Emsley thinks that you should not need a degree in fine arts to take pleasure in viewing great paintings, one in music to appreciate a symphony concert, one in media studies to enjoy a movie, or one in literature to be enthralled by a good book. Nor do you need a degree in chemistry to read and understand Molecules at an Exhibition (p xi). Believing that language, although the primary medium of communication, can also be a barrier to understanding, he avoids scientific jargon and has "not included any chemical formulas, equations or molecular diagrams." Instead, for further reading he includes a list of 47 books, one publshed as recently as 1998. (In The Consumer's Good Chemical Guide, Emsley eschewed chemical formulas in the text, but he provided structural formulas and additional technical data on 193 substances in a 54-page cross-referenced alphabetical appendix.) "A Quick Guide to Things Large and Small" (2 pp) introduces the nonscientist to scientific units and everyday equivalents.

Emsley provides his readers, with and without scientific backgrounds, with unexpected, surprising, and reassuring answers that expose media scares and the misinformation and disinformation that surround many of the controversial chemicals that we all encounter today and that impinge on our everyday lives. For example, he exonerates dichloromethane (DCM), the solvent used for extracting fat from greaves (the dried form of abattoir waste that is converted to high-protein cattle fodder), from environmentalists' accusations that it damages the Earth's atmosphere because, like CFCs, it contains ozone-depleting chlorine atoms. The earlier conviction of DCM as a dangerous pollutant now seems to have been a sad miscarriage of justice. Indeed, had it not been wrongly convicted, it might have prevented bovine spongiform encephalopathy (mad cow disease) and so saved the lives not only of millions of cows but also of several humans (p 168). He also clears aluminum from complicity in Alzheimer's disease, and antimony oxide in mattress foam of complicity in infants' "cot death"; the latter was a "classic media scare" in the the UK in the early 1990s.

For citizens unduly fearful of terrorist attacks with nerve gases, Emsley explains the important distinction between such substances and toxic metals: chemical toxins like sarin, atropine and CS can usually be destroyed fairly easily because they are organic molecules whose toxicity is very much linked to their structure. Change that slightly, and they can be rendered harmless. Metals are different. You cannot destroy a metal atom; once it has gained access to your body, the best you can do is excrete it rapidly (p 214).

Emsley deals with molecules recently in the limelight such as nitric oxide (Science magazine's 1992 "Molecule of the Year" and the title of Carl Djerassi's "science-in-fiction" novel, NO (for a review see G. B. Kauffman and L. M. Kauffman, The Chemical Educator, 3 (5), [1998]) in the portrait "Sexual chemistry," and he discusses aphrodisiacs in his portrait of keratin. (Rhinoceros horn has the reputation of being the most powerful aphrodisiac of all, although phenylethylamine, contained in chocolate and discussed in the very first portrait in the book, "Aztec dreams," has more of an effect on the brain but not a sexually arousing one).

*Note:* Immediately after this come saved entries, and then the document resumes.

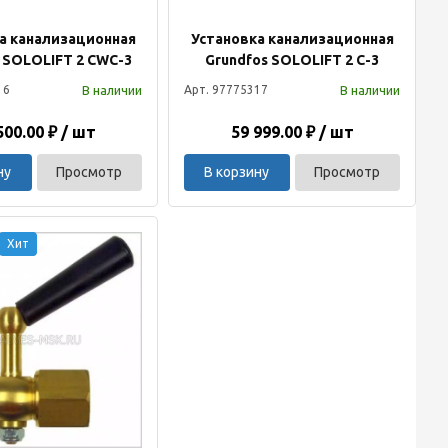
а канализационная
Установка канализационная
 SOLOLIFT 2 CWC-3
Grundfos SOLOLIFT 2 C-3
В наличии
В наличии
16
Арт. 97775317
500.00 ₽ / шт
59 999.00 ₽ / шт
ну
Просмотр
В корзину
Просмотр
Хит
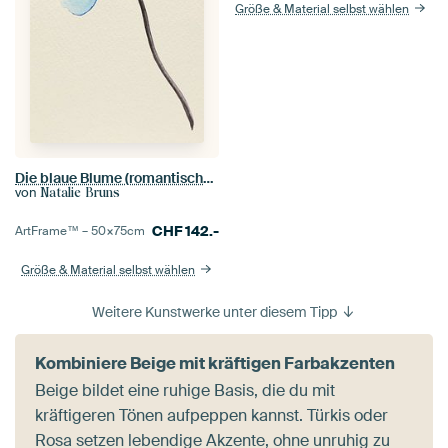
Größe & Material selbst wählen
Die blaue Blume (romantische Aquarellmalerei Frühling Pflanzen zerbrechlich Nahaufnahme Stamm Blumen
von
Natalie Bruns
CHF
142.-
ArtFrame™ –
50×75
cm
Größe & Material selbst wählen
Weitere Kunstwerke unter diesem Tipp
Kombiniere Beige mit kräftigen Farbakzenten
Beige bildet eine ruhige Basis, die du mit
kräftigeren Tönen aufpeppen kannst. Türkis oder
Rosa setzen lebendige Akzente, ohne unruhig zu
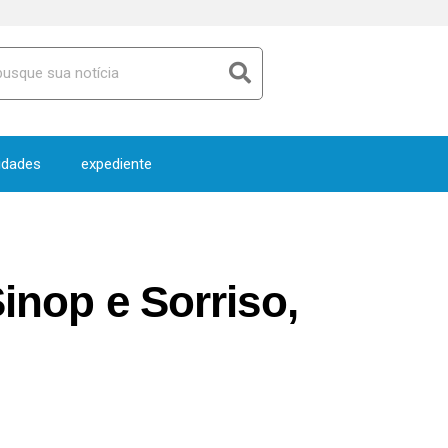
idades
expediente
Sinop e Sorriso,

Considering the panoramic breadth of the book, the errors are few and minor: e. g., "their" for "his or her" (p 51); "Rachael" for "Rachel" Carson (p 164); omission of the word "metal" in the sentence "Aluminium is the most abundant in the Earth's crust " (p 172); and "shishmatosis" for "schistosomiasis" (p 226). John Emsley's unusual blend of science, history, literature, technology, and current affairs, couched in accessible, nontechnical language, will be of interest not only to the public at large but also to instructors of chemistry, biology, environmental science, and risk-assessment courses. Moreover, it makes a great read.